Pre-Match Report
Niko Kovac: “We need to push ourselves to the limit”
The scenario
“We're definitely not coming here to manage the game and the result. That won't get us anywhere,” said Kovac, who announced: “We want to try to impose our own game.” If BVB manage to “score a goal, then we'll have a lot more confidence.” The head coach described the 2-0 lead from the first leg as “a good result, but nothing more. That's why we'll clearly focus on our game. We have to be sharp and we have to be good, and if we want to advance to the next round, we need to push ourselves to the limit. And the limit is always 100%.”
Personnel matters
The head coach is missing only Niklas Süle and Filippo Mane, but Emre Can and Nico Schlotterbeck are back in the squad! “If they train with the team, they are also available for selection. It helps, of course, when the two captains are in the squad,” said Kovac. However, that does not mean that both will start: “We need to discuss that again. In a very important and certainly very intense game, they will help us when needed.” (The squad)
Debut
Jobe Bellingham sat alongside the head coach at an international press conference for the first time. The 20-year-old Englishman summed up his move to BVB in June last year: “It was a good next step for me and for my development.” He added: “The last few games have been successful, and I've enjoyed playing. The coach has helped me improve physically.”
The opponent
After four wins and a draw in their last five league games, most recently a 2-1 comeback win against third-placed and reigning champions SSC Napoli, Atalanta are seventh in the table, one point behind Juventus in fifth.
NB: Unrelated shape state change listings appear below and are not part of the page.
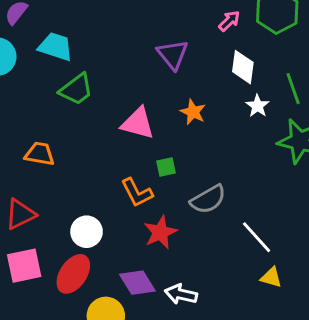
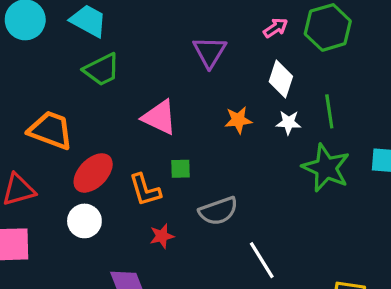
white star: (257, 106) -> (288, 123), turned 30
orange star: (193, 112) -> (238, 120), moved, turned 30
orange trapezoid: (40, 154) -> (51, 130), size x1.4
red star: (160, 232) -> (162, 236), size x0.7
red ellipse: (73, 274) -> (93, 173), moved

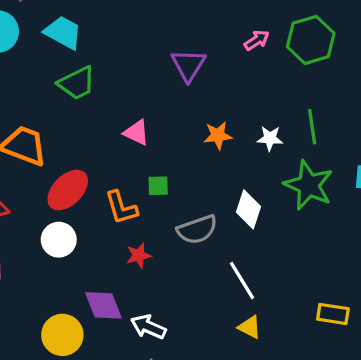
white diamond: (281, 79) -> (249, 209), moved
pink triangle: (159, 117) -> (136, 133), size x0.7

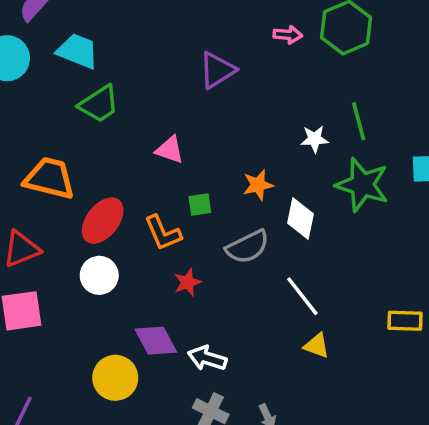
pink arrow: (257, 40) -> (288, 35), turned 45
purple triangle: (188, 65) -> (217, 70), turned 33
orange star: (218, 135) -> (258, 185), moved

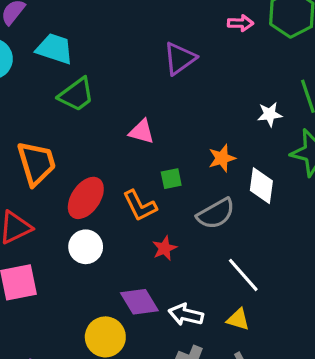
orange trapezoid: (50, 178) -> (36, 163), turned 63
white line: (302, 296) -> (243, 275), moved
yellow triangle: (317, 346) -> (238, 319), moved

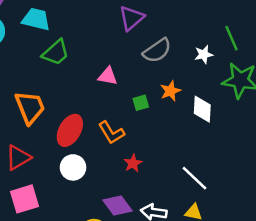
green square: (171, 179) -> (141, 103), moved
gray semicircle: (216, 214) -> (157, 51), moved

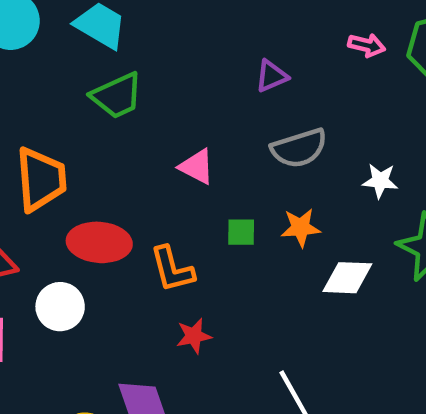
purple triangle: (132, 18) -> (271, 76), size x0.7
white diamond: (202, 109) -> (347, 278), turned 72
red ellipse: (70, 130) -> (99, 242), turned 48
white circle: (73, 167) -> (60, 307), moved

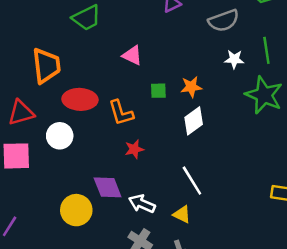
gray semicircle: (299, 148) -> (224, 21), moved
white diamond: (347, 278) -> (194, 121), moved, turned -36

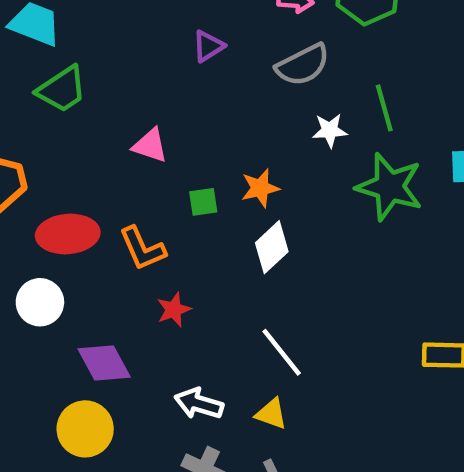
purple diamond: (108, 187) -> (104, 363), moved

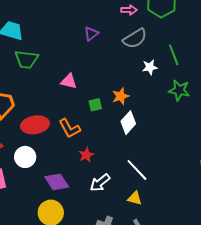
green trapezoid: (62, 89) -> (26, 59), turned 45
green star: (390, 187) -> (179, 90), size x0.7
white arrow: (199, 404) -> (100, 183), moved, turned -50

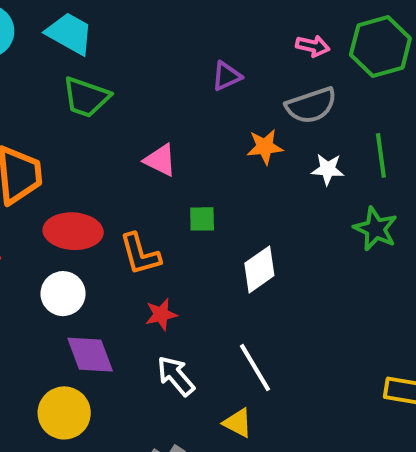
orange star: (121, 96) -> (265, 147), moved
white circle: (25, 157) -> (63, 294), moved
white arrow: (100, 183) -> (176, 376), turned 75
The club, which was founded in 1907, has never successfully overcome a two-goal deficit from the first leg in a European competition and has never beaten a German opponent by two or more goals at home (to the facts). Niko Kovac expects a “heated atmosphere” in a small stadium: “There will be singing for 90 minutes. And they (the Atalanta players, ed.) will certainly get all the support they need to put in a good performance.”